For the retail industry, the trend is encouraging not just because it demonstrates the value of a physical retail presence, but also because these new arrivals are bringing new thinking and innovation to traditional bricks and mortar.
But going omnichannel effectively isn’t a simple process, and brings several challenges for an entire business, from operations to branding.
What should potential pure play online converts do to change gears and make physical retail work for them? Here are the three crucial points to remember, before you take the plunge.
Don’t rush in
Amazon waited 22 years to dip a toe into bricks and mortar with its first Seattle book store. While you may not need to wait quite so long, it’s worth spending time mustering your resources.
Physical retail stores are not as lean as online-only operations and your cash flow can take a hit at the outset. Make sure you have the appropriate reserves, and a sustainable business plan in place before taking your business to the streets.
The other advantage to biding your time as an online-only retailer is that it enables you to build your brand, while keeping running costs as low as possible. Of course, you want to open a store that people will already know all about before it opens.
By successfully running an online-only store for some time you’ll have built a following and a reputation, which will pay dividends in awareness when you set up shop for the first time, as well as informing several key decisions which might make or break your first store.
Test and learn, then test again
A/B testing, supported by analytics tools, is integral to building and refining digital platforms, so it should already be a part of your pure play online retail strategy. However, the principle will also inform your transition to physical retail, by answering crucial questions about how your customers experience your store.
For instance: do visitors spend time browsing, or do they focus on a select few products? This insight alone will drastically shape the physical space and the products you put in to it. Further knowledge on most popular products, pricing, customer contact, etc, will further refine the store you choose to create.
However, physical retail is just as dynamic as online. Improving the shopper experience in-store requires a constant desire to test and learn with all aspects of the customer journey to understand potential pain points – including queues, store layout or even your payment methods.
Some of those pain points can be solved with inventory system which can handle both on and offline retail in real time, for accurate profiling and optimisation of stock. It means you won’t end up giving away stock at the till item that was sold online a second ago – which could otherwise deal a huge dent in your customer’s experience!

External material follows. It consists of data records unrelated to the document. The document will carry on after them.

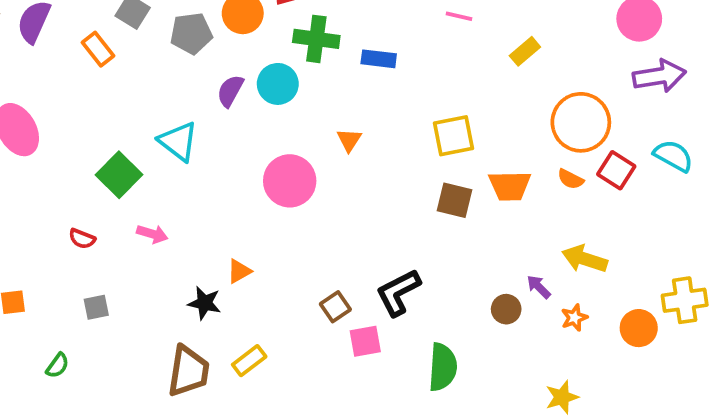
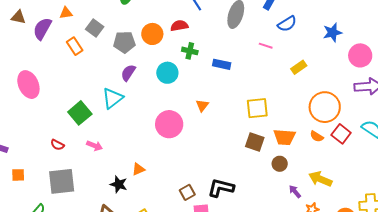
green cross: (316, 39) -> (190, 51), size x0.7
purple semicircle: (230, 91) -> (128, 73), moved
cyan triangle: (178, 141) -> (113, 98), turned 40
black L-shape: (398, 292) -> (221, 188), turned 36
gray square: (96, 307) -> (62, 181), size x2.0
brown circle: (506, 309) -> (280, 164), moved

Get personal in the physical world
Of course, the end goal is to provide the best possible experience for your shoppers. The most powerful tool for physical retail is its immediacy and interactivity – making that work for you will turn your store into a destination for shoppers, not just a place to buy products.
Consider Apple, a brand which famously created a cool store to hang out in. Many proclaimed it a landmark for the industry but Apple has continued to innovate a user-centric approach.
The firm recently removed the “store” focus of their retail spaces, turning them into hubs for services and immersive events, expanding the remit of their Genius bar to include expert advice and creative workshops for art, music, photograph and more, all face-to-face.
Smaller online retailers have also turned a focus on personal experience. Bonobos’ Guide Shops are set up to provide a personal shopping experience, where a guide selects items for their customer to try and purchase in-store, but which are subsequently shipped for free.
Successfully marrying the best of online convenience with physical presence and personality makes Bonobos’ Guide Shops a strong template for any aspiring multi-channel retailer, including many of its much more established rivals.
You can’t underestimate the value of your staff to make this work. Emotional engagement is a key driver of in-store spending, as our recent “Peaks of Shopping” report highlighted. As online retailers know all too well, eCommerce provides convenience and simplicity. In-store is your chance to create an experience your customers won’t forget.